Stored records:
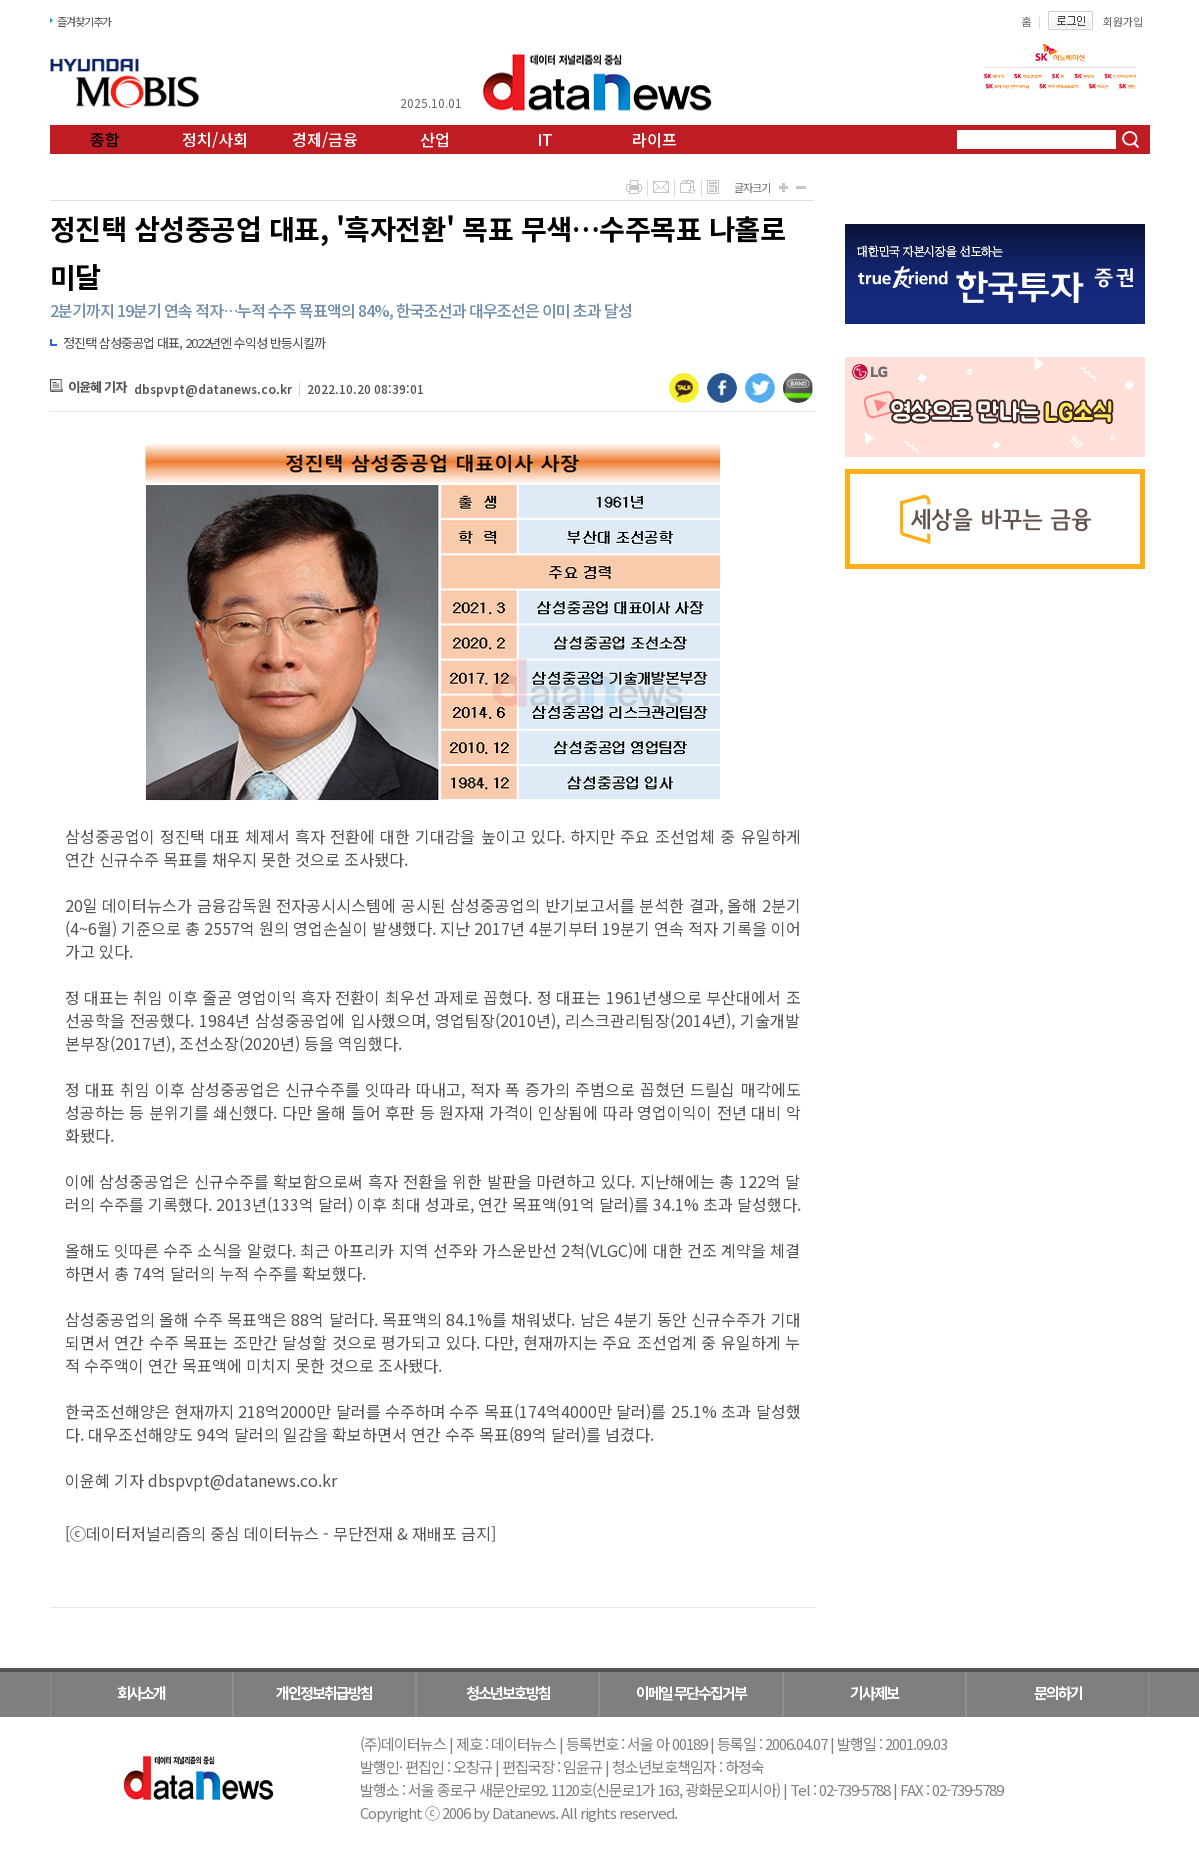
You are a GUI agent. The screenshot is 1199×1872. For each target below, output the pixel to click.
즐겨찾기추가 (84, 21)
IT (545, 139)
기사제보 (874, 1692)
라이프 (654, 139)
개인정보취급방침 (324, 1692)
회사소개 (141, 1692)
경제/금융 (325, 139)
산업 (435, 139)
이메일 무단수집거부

# Task statement
Please repeat every record above exactly, but leave out the pictures.

# Expected answer
You are a GUI agent. The screenshot is 1199×1872. For each target below, output the pixel to click.
즐겨찾기추가 (84, 21)
IT (545, 139)
기사제보 (874, 1692)
라이프 (654, 139)
개인정보취급방침 (324, 1692)
회사소개 (141, 1692)
경제/금융 (325, 139)
산업 (435, 139)
이메일 무단수집거부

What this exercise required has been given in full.